ジープ初のEV『アベンジャー』、航続400km…受注を欧州で開始

ヨーロッパだけでなく日本市場での販売も予定

都市部での走行に限れば航続は550kmまで伸びる

装備が充実した「ファーストエディション」

ジープ・アベンジャー
ジープ・アベンジャー全 10 枚

ジープは12月1日、ブランド初のEVで小型SUVの『アベンジャー』(Jeep Avenger)の発売記念車「ファーストエディション」の欧州受注を開始した。現地ベース価格は3万9500ユーロ(約565万円)で、2023年第2四半期(4~6月)、納車を開始する予定だ。

写真:ジープ・アベンジャー

◆ヨーロッパだけでなく日本市場での販売も予定

アベンジャーは、ジープブランド初のフルエレクトリックSUVだ。ジープは欧州市場において、電動化に舵を切り始めている。すでに、フランスとドイツでのラインナップを、電動化モデルのみとした。さらに2022年の年末までに、欧州のほぼ全ての市場で、ジープのSUVに電動化モデルが用意される予定だ。

ジープは、プラグインハイブリッド車(PHEV)の「4xe(フォーバイイー)」の成功によって、勢いを加速している。アベンジャーは、ヨーロッパ市場向けに最適化されたジープのEVだ。ジープは2025年末までに、欧州で4車種のEVを発売する。これを皮切りとして、製品の刷新が進められ、2030年には欧州で販売されるジープは、全てEVになる予定だ。

アベンジャーはヨーロッパの各市場に加えて、日本や韓国での販売も予定している。『レネゲード』よりも小型のセグメントに位置づけられるアベンジャーは、ポーランド・ティヒ工場で生産される。イエローとブラックのツートン仕上げも用意された。ジープならではの7スロットグリルや、スリムなヘッドライトが装着されている。

ジープ・アベンジャージープ・アベンジャー

◆都市部での走行に限れば航続は550kmまで伸びる

アベンジャーの1回の充電での航続は、最大で400kmになる見通し。都市部での走行に限れば、航続は550kmまで伸びるという。クラス最高の最低地上高とブレークオーバーアングル、アプローチアングルを追求する。また、モダンなインテリアには、最新のテクノロジーを搭載。コンパクトでありながら広々とした室内空間を実現しているという。

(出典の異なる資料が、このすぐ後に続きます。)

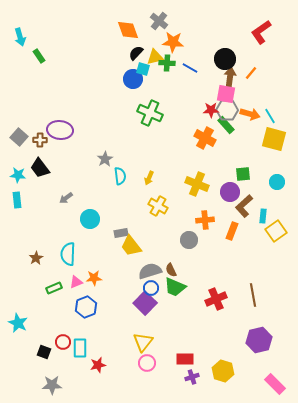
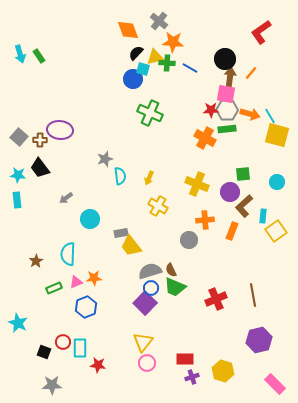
cyan arrow at (20, 37): moved 17 px down
green rectangle at (226, 125): moved 1 px right, 4 px down; rotated 54 degrees counterclockwise
yellow square at (274, 139): moved 3 px right, 4 px up
gray star at (105, 159): rotated 14 degrees clockwise
brown star at (36, 258): moved 3 px down
red star at (98, 365): rotated 21 degrees clockwise
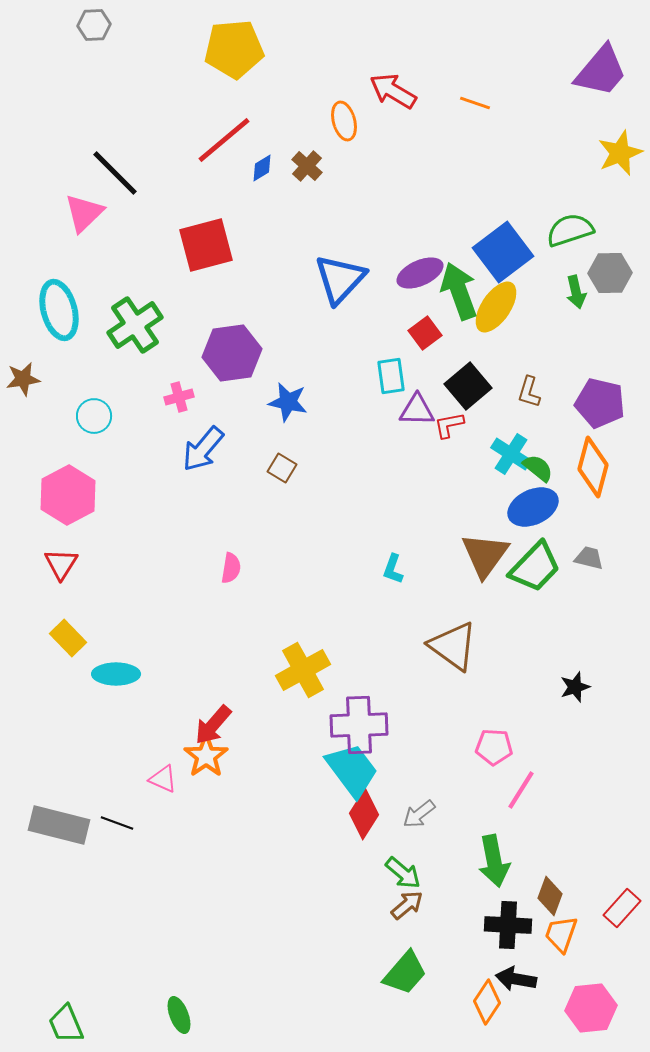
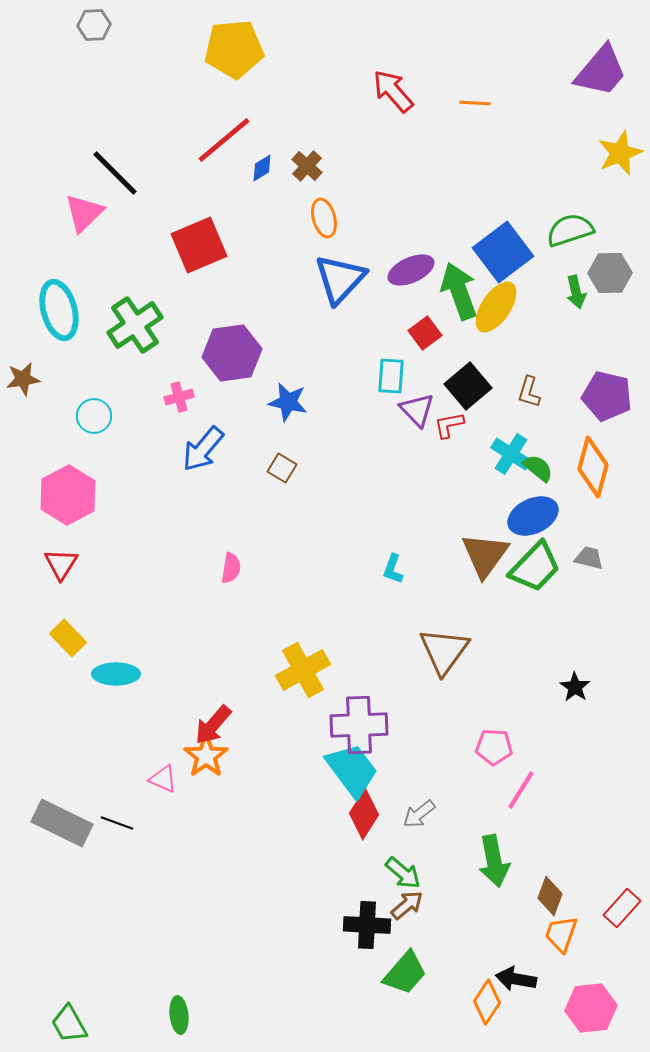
red arrow at (393, 91): rotated 18 degrees clockwise
orange line at (475, 103): rotated 16 degrees counterclockwise
orange ellipse at (344, 121): moved 20 px left, 97 px down
red square at (206, 245): moved 7 px left; rotated 8 degrees counterclockwise
purple ellipse at (420, 273): moved 9 px left, 3 px up
cyan rectangle at (391, 376): rotated 12 degrees clockwise
purple pentagon at (600, 403): moved 7 px right, 7 px up
purple triangle at (417, 410): rotated 45 degrees clockwise
blue ellipse at (533, 507): moved 9 px down
brown triangle at (453, 646): moved 9 px left, 5 px down; rotated 30 degrees clockwise
black star at (575, 687): rotated 20 degrees counterclockwise
gray rectangle at (59, 825): moved 3 px right, 2 px up; rotated 12 degrees clockwise
black cross at (508, 925): moved 141 px left
green ellipse at (179, 1015): rotated 15 degrees clockwise
green trapezoid at (66, 1024): moved 3 px right; rotated 6 degrees counterclockwise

アベンジャーは、ジープならではの性能を兼ね備えつつ、ヨーロッパ向けに最適化されている。モダンで楽しくてエモーショナルなSUVがアベンジャー、と自負する。高性能でコンパクト、モダンでフルエレクトリックという選択肢を探し求めている顧客がターゲットになるという。

充電に関しては、発売記念車限定で、自宅充電用のWallboxまたは、400ユーロ分がチャージされた公共充電用のRFIDカードが付帯する。これにより、ユーザーは、EU内の30万か所以上の充電ポイントにおいて、車両を無料で充電できる。

ジープ・アベンジャージープ・アベンジャー

◆装備が充実した「ファーストエディション」

ジープ『アベンジャー・ファーストエディション』は、充実した装備が特長だ。プライバシーガラス、18インチアルミホイール、フルLEDテールライトを標準装備した。ユーザーは無料でボディカラーオプションを選択できる。サンの車体にボルケーノルーフ、グラナイトの車体にボルケーノルーフ、車体とルーフともにボルケーノ の3種類だ。

ブラインドスポットシステム、オートハイビーム、ドローンビュー付きリアカメラ付き360度パーキングセンサー、モード3の充電ケーブルも採用した。レベル2の先進運転支援システム(ADAS)も装備されており、ドライバーが速度を保ち、前方車両との距離や車線を維持することを支援する。

インテリアには、マルチカラーのアンビエントライトとイエローのダッシュボードパネルが付く。黄色のアクセントが付いたブラックカラーのプレミアムヒーター付きシート、10.25インチの「Uconnect」インフォテインメント、10.25インチのフルデジタルクラスター、ワイヤレスのApple「CarPlay」とグーグル「Android Auto」、ワイヤレスのスマートフォン充電パッドも装備している。